Когда она отпрянула от меня, я сказал, больше себе, чем кому-либо другому:

— Я не сомневаюсь в этом, мисс Симпсон, ни капельки не сомневаюсь.

После этого я выпил еще несколько порций «Кровавой Мэри» и, по крайней мере, два неразбавленных Бурбона и один Бренди, после чего меня должно было бы вырвать из общих соображений, но каким-то образом мне удалось стошнить только один раз, после того как Лью помог мне дойти до комнаты джентльменов.

Я танцевал с Моной, флиртовавшей со мной достаточно нежно, чтобы мне было хорошо, но не настолько, чтобы я чувствовал себя виноватым перед Лью. И я танцевал с высокой блондинкой, невысокой брюнеткой и двумя рыжими, которые сказали, что они близнецы, работающие в адвокатской конторе в двух кварталах от нашего офиса.

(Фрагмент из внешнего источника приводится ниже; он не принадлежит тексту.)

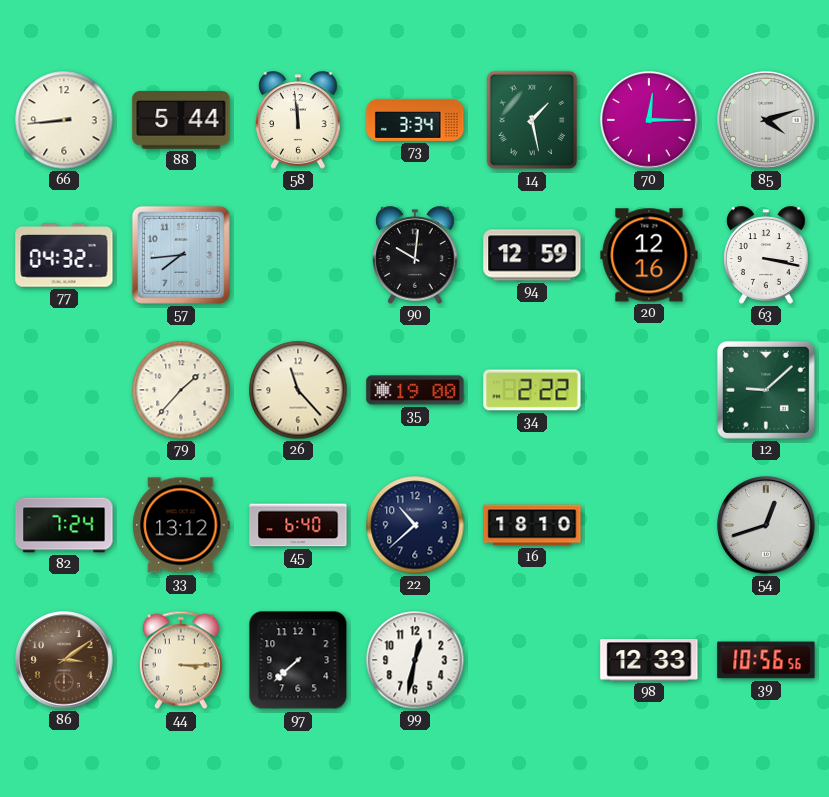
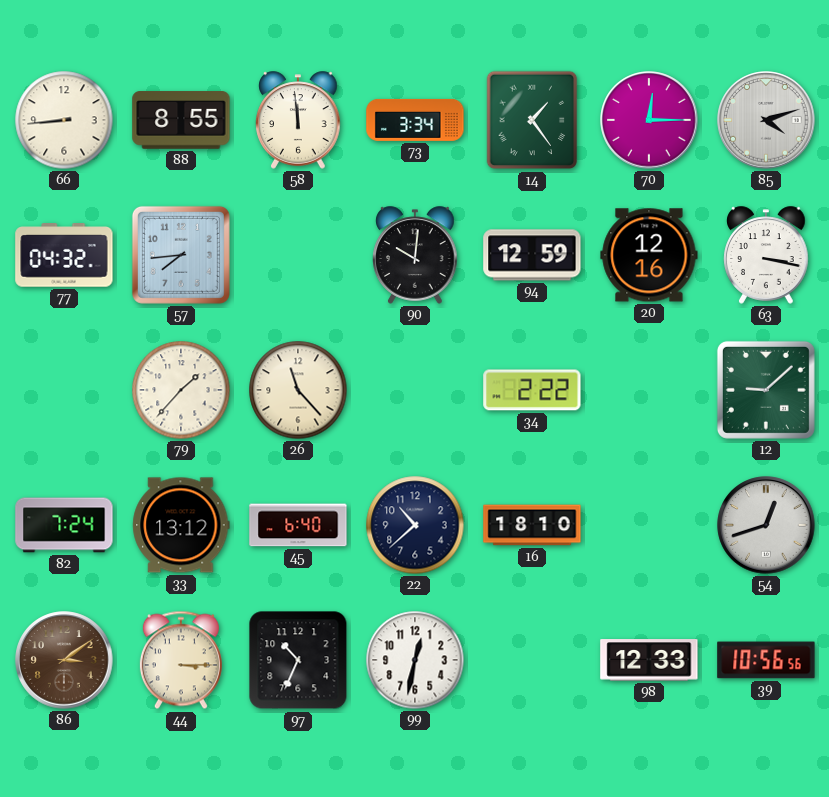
88: 5:44 -> 8:55
14: 1:28 -> 1:24
35: 19:00 -> none
97: 7:38 -> 10:34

Некоторые из них знали, кто я. Некоторые, к счастью, понятия не имели, что я кто-то иной, нежели невысокий лысый парень средних лет, работающий где-то в здании суда. Даже то, что я выглядел как сбежавший из плохого боксерского фильма с повязкой на глазу и постепенно бледнеющими желтоватыми синяками по всему лицу, не отпугивало многих из них. Они все еще танцевали со мной. От этого мне стало хорошо.

Я думал о Дебби всего с полдюжины раз, гадая, что или с кем она делает.

Около часа ночи я сказал Лью и Моне, что было весело, но мне пора идти в спортзал. Мои дела и развод вторглись в самую важную часть моей жизни. Лью напомнил мне, что я уже был там один раз, а потом я напомнил ему, что было много дней, когда я делал это дважды. Кроме того, если кто-нибудь из боксеров Карлоса свободен, я мог бы пройти пару раундов. Я не был там уже какое-то время, может быть, неделю или две.

Тогда Лью довольно логично заметил, что я не могу даже пройти по прямой, не говоря уже о том, чтобы справиться с гирями и велотренажером, или выйти на ринг с сильным, молодым, трезвым боксером.

Я очень логично указал в ответ, что не надо уметь ходить по прямой, чтобы ездить на велосипедном тренажере. Разговор шел то тут, то там, но я никак не мог вспомнить его суть, и следующее, что я помню, это то, что просыпаюсь, один, в своей постели, с подсвеченными часами у кровати, показывающими три часа ночи, и о чем-то плачу как ребенок.

Потом мир снова исчез.

•  •  •

Пятница, 19 августа— 9 часов вечера

— Привет, Клинт.

Она поставила DVD-плеер на паузу.

— Ты в порядке?

— Да.

— Как все прошло сегодня? Дело сделано?

— Да. Дело сделано. Восемнадцать лет брака и двадцать лет 

знакомства с ним — и все.

— Почему ты говоришь так, будто не празднуешь?

— Не знаю. Может быть, потому, что парень, с которым я думала, что состарюсь, отпустил меня и наш брак? А я ему изменила. А теперь его жизнь испорчена, а я должна быть счастлива и смотреть вперед, а вместо этого сижу здесь, смотрю видео нашей жизни и удивляюсь, как все пошло к черту.

— Не хочешь ли сходить куда-нибудь выпить? Просто убраться оттуда. Строго по-дружески.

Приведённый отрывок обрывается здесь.